### YOUR INSTRUCTIONS
Without reproducing any picture, copy the records word for word.

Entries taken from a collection
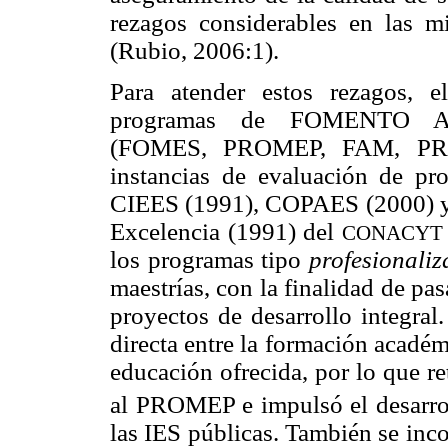
rezagos considerables en las m
(Rubio, 2006:1).
Para atender estos rezagos, e
programas de FOMENTO 
(FOMES, PROMEP, FAM, PR
instancias de evaluación de pr
CIEES (1991), COPAES (2000) y 
Excelencia (1991) del
CONACYT
los programas tipo
profesionaliz
maestrías, con la finalidad de pa
proyectos de desarrollo integral
directa entre la formación académ
educación ofrecida, por lo que r
al PROMEP e impulsó el desarro
las IES públicas. También se inco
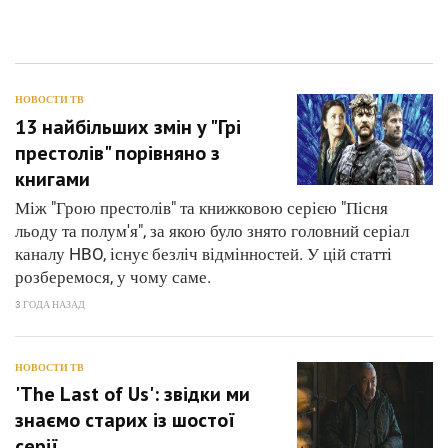
НОВОСТИ ТВ
13 найбільших змін у "Грі
престолів" порівняно з
книгами
Між "Грою престолів" та книжковою серією "Пісня
льоду та полум'я", за якою було знято головний серіал
каналу HBO, існує безліч відмінностей. У цій статті
розберемося, у чому саме.
3 ГОДА НАЗАД
НОВОСТИ ТВ
'The Last of Us': звідки ми
знаємо старих із шостої
серії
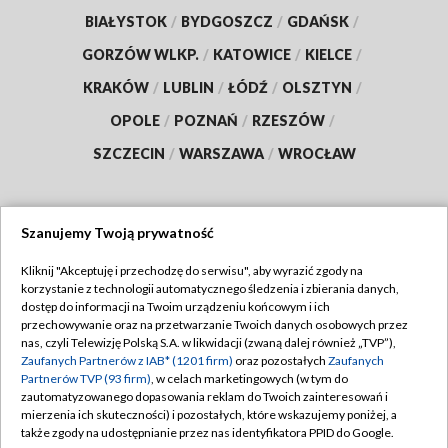
BIAŁYSTOK
/
BYDGOSZCZ
/
GDAŃSK
/
GORZÓW WLKP.
/
KATOWICE
/
KIELCE
/
KRAKÓW
/
LUBLIN
/
ŁÓDŹ
/
OLSZTYN
/
OPOLE
/
POZNAŃ
/
RZESZÓW
/
SZCZECIN
/
WARSZAWA
/
WROCŁAW
Szanujemy Twoją prywatność
Dołącz do nas:
Kliknij "Akceptuję i przechodzę do serwisu", aby wyrazić zgody na
korzystanie z technologii automatycznego śledzenia i zbierania danych,
TVP
dostęp do informacji na Twoim urządzeniu końcowym i ich
Abonament TVP
przechowywanie oraz na przetwarzanie Twoich danych osobowych przez
Regulamin TVP
nas, czyli Telewizję Polską S.A. w likwidacji (zwaną dalej również „TVP”),
Emisja w TVP
Polityka prywatności
Zaufanych Partnerów z IAB* (1201 firm)
oraz pozostałych
Zaufanych
Partnerów TVP (93 firm)
, w celach marketingowych (w tym do
Centrum informacji TVP
Moje zgody
zautomatyzowanego dopasowania reklam do Twoich zainteresowań i
mierzenia ich skuteczności) i pozostałych, które wskazujemy poniżej, a
Naziemna Telewizja Cyfrowa
Pomoc
także zgody na udostępnianie przez nas identyfikatora PPID do Google.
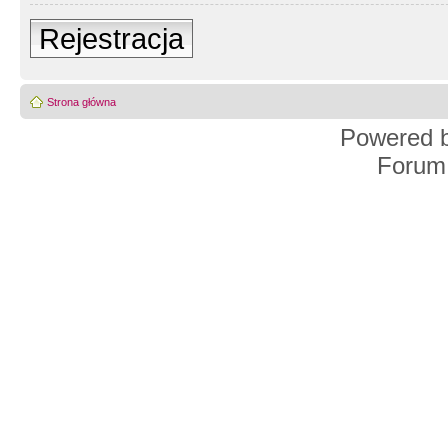
Rejestracja
Strona główna
Powered 
Forum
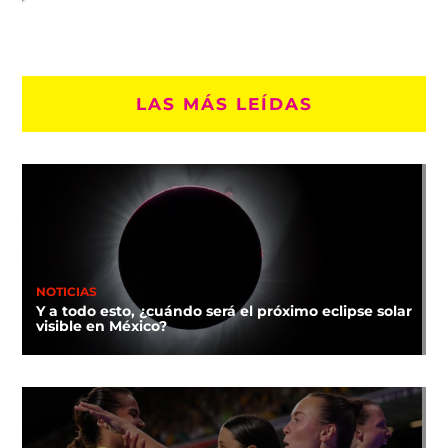
LAS MÁS LEÍDAS
NOTICIAS
Y a todo esto, ¿cuándo será el próximo eclipse solar
visible en México?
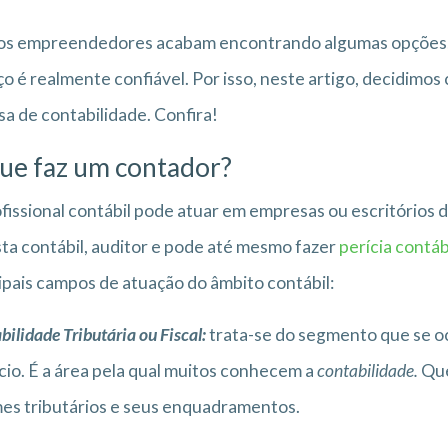
s empreendedores acabam encontrando algumas opções, m
ço é realmente confiável. Por isso, neste artigo, decidimo
sa de contabilidade. Confira!
ue faz um contador?
fissional contábil pode atuar em empresas ou escritórios
sta contábil, auditor e pode até mesmo fazer
perícia contáb
ipais campos de atuação do âmbito contábil:
bilidade Tributária ou Fiscal:
trata-se do segmento que se oc
io. É a área pela qual muitos conhecem a
contabilidade.
Que
es tributários e seus enquadramentos.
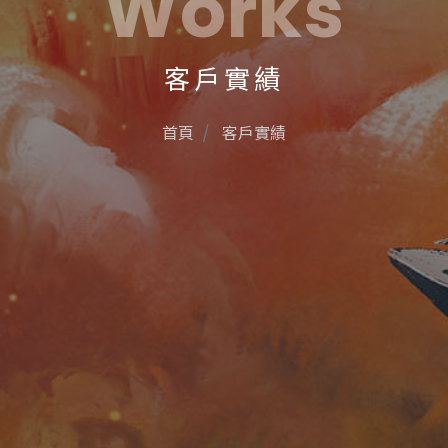
Works
客戶實績
首頁
客戶實績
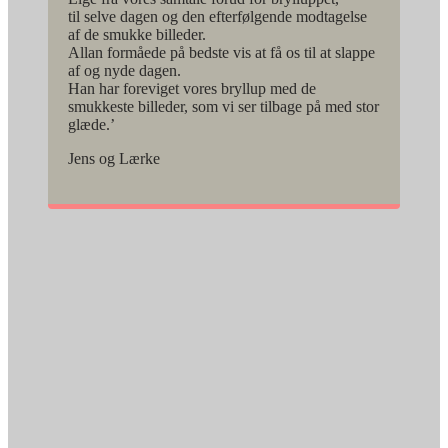
til selve dagen og den efterfølgende modtagelse
af de smukke billeder.
Allan formåede på bedste vis at få os til at slappe
af og nyde dagen.
Han har foreviget vores bryllup med de
smukkeste billeder, som vi ser tilbage på med stor
glæde.’
Jens og Lærke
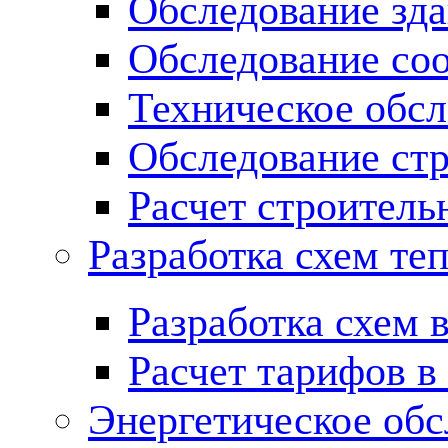
Обследование зд
Обследование со
Техническое обсл
Обследование ст
Расчет строитель
Разработка схем те
Разработка схем 
Расчет тарифов в
Энергетическое обс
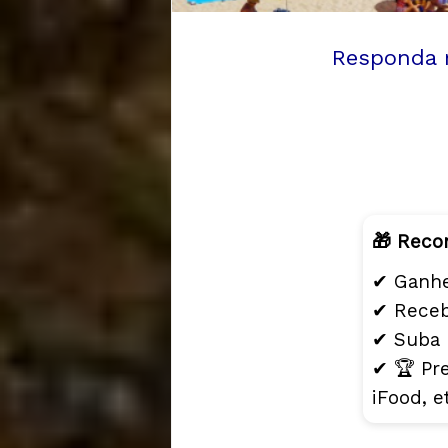
Responda r
🎁 Reco
✔ Ganhe
✔ Receb
✔ Suba
✔ 🏆 Pre
iFood, e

### REPLY TO THE TASK
rezagos considerables en las m
(Rubio, 2006:1).
Para atender estos rezagos, e
programas de FOMENTO 
(FOMES, PROMEP, FAM, PR
instancias de evaluación de pr
CIEES (1991), COPAES (2000) y 
Excelencia (1991) del
CONACYT
los programas tipo
profesionaliz
maestrías, con la finalidad de pa
proyectos de desarrollo integral
directa entre la formación académ
educación ofrecida, por lo que r
al PROMEP e impulsó el desarro
las IES públicas. También se inco
НОВОСТИ ТВ
13 найбільших змін у "Грі
престолів" порівняно з
книгами
Між "Грою престолів" та книжковою серією "Пісня
льоду та полум'я", за якою було знято головний серіал
каналу HBO, існує безліч відмінностей. У цій статті
розберемося, у чому саме.
3 ГОДА НАЗАД
НОВОСТИ ТВ
'The Last of Us': звідки ми
знаємо старих із шостої
серії
BIAŁYSTOK
/
BYDGOSZCZ
/
GDAŃSK
/
GORZÓW WLKP.
/
KATOWICE
/
KIELCE
/
KRAKÓW
/
LUBLIN
/
ŁÓDŹ
/
OLSZTYN
/
OPOLE
/
POZNAŃ
/
RZESZÓW
/
SZCZECIN
/
WARSZAWA
/
WROCŁAW
Szanujemy Twoją prywatność
Dołącz do nas:
Kliknij "Akceptuję i przechodzę do serwisu", aby wyrazić zgody na
korzystanie z technologii automatycznego śledzenia i zbierania danych,
TVP
dostęp do informacji na Twoim urządzeniu końcowym i ich
Abonament TVP
przechowywanie oraz na przetwarzanie Twoich danych osobowych przez
Regulamin TVP
nas, czyli Telewizję Polską S.A. w likwidacji (zwaną dalej również „TVP”),
Emisja w TVP
Polityka prywatności
Zaufanych Partnerów z IAB* (1201 firm)
oraz pozostałych
Zaufanych
Partnerów TVP (93 firm)
, w celach marketingowych (w tym do
Centrum informacji TVP
Moje zgody
zautomatyzowanego dopasowania reklam do Twoich zainteresowań i
mierzenia ich skuteczności) i pozostałych, które wskazujemy poniżej, a
Naziemna Telewizja Cyfrowa
Pomoc
także zgody na udostępnianie przez nas identyfikatora PPID do Google.
Rejestracja
Strona główna
Powered 
Forum
LAS MÁS LEÍDAS
NOTICIAS
Y a todo esto, ¿cuándo será el próximo eclipse solar
visible en México?
s empreendedores acabam encontrando algumas opções, m
ço é realmente confiável. Por isso, neste artigo, decidimo
sa de contabilidade. Confira!
ue faz um contador?
fissional contábil pode atuar em empresas ou escritórios
sta contábil, auditor e pode até mesmo fazer
perícia contáb
ipais campos de atuação do âmbito contábil:
bilidade Tributária ou Fiscal:
trata-se do segmento que se oc
io. É a área pela qual muitos conhecem a
contabilidade.
Que
es tributários e seus enquadramentos.
Works
客戶實績
首頁
客戶實績
til selve dagen og den efterfølgende modtagelse
af de smukke billeder.
Allan formåede på bedste vis at få os til at slappe
af og nyde dagen.
Han har foreviget vores bryllup med de
smukkeste billeder, som vi ser tilbage på med stor
glæde.’
Jens og Lærke
Обследование зд
Обследование со
Техническое обсл
Обследование ст
Расчет строитель
Разработка схем те
Разработка схем 
Расчет тарифов в
Энергетическое обс
Responda r
🎁 Reco
✔ Ganhe
✔ Receb
✔ Suba
✔ 🏆 Pre
iFood, e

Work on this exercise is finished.